Boykin, 22, hit .314/.376/.529 with 20 extra-base hits in 43 games to go along with seven stolen bases in eight attempts.

His .905 OPS was a 200 point jump from his previous high with the Eugene Emeralds in 2014.

“I just kept working and sticking to my routine,” said Boykin at the end of Spring Training. “Earlier in the year, I was struggling with velocity. So I went into the cages and started to hit off of the velocity machine and things began to pick up.”

Boykin was selected in the twelfth round of the 2013 draft out of Edgewood Academy in Montgomery, Alabama where he was known for his ability as a wide receiver as much for his baseball ability.

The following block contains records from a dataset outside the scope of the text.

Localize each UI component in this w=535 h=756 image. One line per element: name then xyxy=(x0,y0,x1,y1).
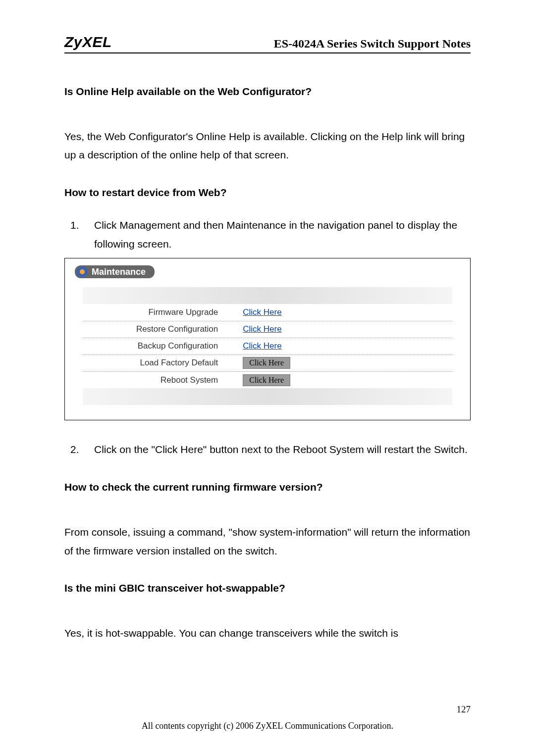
maintenance-screenshot: Maintenance Firmware Upgrade Click Here … xyxy=(64,258,471,420)
step-text: Click on the "Click Here" button next to… xyxy=(94,440,471,459)
row-label: Restore Configuration xyxy=(83,321,238,338)
maintenance-panel-header: Maintenance xyxy=(75,265,155,278)
restore-config-link[interactable]: Click Here xyxy=(243,324,281,334)
question-restart: How to restart device from Web? xyxy=(64,184,471,201)
table-row: Reboot System Click Here xyxy=(83,371,453,388)
row-label: Firmware Upgrade xyxy=(83,304,238,321)
question-hot-swap: Is the mini GBIC transceiver hot-swappab… xyxy=(64,580,471,597)
row-label: Backup Configuration xyxy=(83,338,238,354)
table-row: Firmware Upgrade Click Here xyxy=(83,304,453,321)
table-gradient-top xyxy=(83,287,453,304)
answer-online-help: Yes, the Web Configurator's Online Help … xyxy=(64,127,471,165)
page-footer: 127 All contents copyright (c) 2006 ZyXE… xyxy=(64,704,471,731)
answer-firmware-version: From console, issuing a command, "show s… xyxy=(64,523,471,560)
maintenance-title: Maintenance xyxy=(92,267,146,277)
step-number: 2. xyxy=(64,440,94,459)
firmware-upgrade-link[interactable]: Click Here xyxy=(243,307,281,317)
step-text: Click Management and then Maintenance in… xyxy=(94,216,471,253)
question-firmware-version: How to check the current running firmwar… xyxy=(64,479,471,496)
step-1: 1. Click Management and then Maintenance… xyxy=(64,216,471,253)
backup-config-link[interactable]: Click Here xyxy=(243,341,281,351)
load-factory-default-button[interactable]: Click Here xyxy=(243,357,290,369)
header-bullet-icon xyxy=(77,266,88,277)
question-online-help: Is Online Help available on the Web Conf… xyxy=(64,83,471,100)
logo: ZyXEL xyxy=(64,34,112,50)
document-title: ES-4024A Series Switch Support Notes xyxy=(274,37,471,50)
maintenance-table: Firmware Upgrade Click Here Restore Conf… xyxy=(83,287,453,405)
reboot-system-button[interactable]: Click Here xyxy=(243,374,290,386)
table-row: Load Factory Default Click Here xyxy=(83,354,453,371)
page-header: ZyXEL ES-4024A Series Switch Support Not… xyxy=(64,34,471,53)
table-gradient-bottom xyxy=(83,388,453,405)
answer-hot-swap: Yes, it is hot-swappable. You can change… xyxy=(64,624,471,643)
table-row: Restore Configuration Click Here xyxy=(83,321,453,338)
step-2: 2. Click on the "Click Here" button next… xyxy=(64,440,471,459)
page-number: 127 xyxy=(64,704,471,715)
step-number: 1. xyxy=(64,216,94,253)
table-row: Backup Configuration Click Here xyxy=(83,338,453,354)
row-label: Reboot System xyxy=(83,371,238,388)
copyright-text: All contents copyright (c) 2006 ZyXEL Co… xyxy=(64,721,471,731)
row-label: Load Factory Default xyxy=(83,354,238,371)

As a senior, he caught 70 passes for a state record 1,529 yards during his team’s state title run, but despite an offer to play both football and baseball at Alabama State, he signed within a day of the Padres drafting him.

“I was pretty much a baseball player that played football,” he told USA Today High School Sports in June of 2013.  “I was pretty good at both sports, but baseball was always my dream ever since I was little.”

However, the transition to playing professional baseball wasn’t the easiest even for a premium athlete of his caliber.

“In high school, I took both sports seriously but at the same time playing two can take away how much you can develop,” said Boykin, who struggled in his first year in full-season ball with Fort Wayne hitting .187/.275/.242 in 2016.

Padres prospect Rod Boykin

Boykin struggled with the TinCaps before finding his groove with the Storm. Photo Credit Jeff Nycz.

But just “sticking to baseball,” as he put it, began to pay off in the second half of last year.

Turning the Corner

“Getting some success last year really helped me to believe in my routine. Also putting on some good weight since I was drafted helped me to drive the ball better,” Boykin said of his now 190-pound frame, 30 pounds more than when he showed up in 2013.

“I also have a better outlook mentally. In the past when I had bad games, it would carry over for the next few games.  Now when I have a bad game or bad at-bat I try to learn what I can and move on from it.

“It is much easier to say you are going to do it than to actually do it. I try to think what I can do to help my team on defense or what I will do at the next at-bat.”

With experience comes a better idea of what you can and can’t do on the field. Although he put up the best power numbers of his career with the Storm, Boykin also realizes what makes him a valuable player,

“Just making solid contact, if I can do that good things will happen.  I think for me to be the player that I want to be, making solid contact gives me a chance.”

Boykin has the ability to play all three outfield positions and as one would expect from a former Division I recruit at wide receiver, he is one of the faster players in the system.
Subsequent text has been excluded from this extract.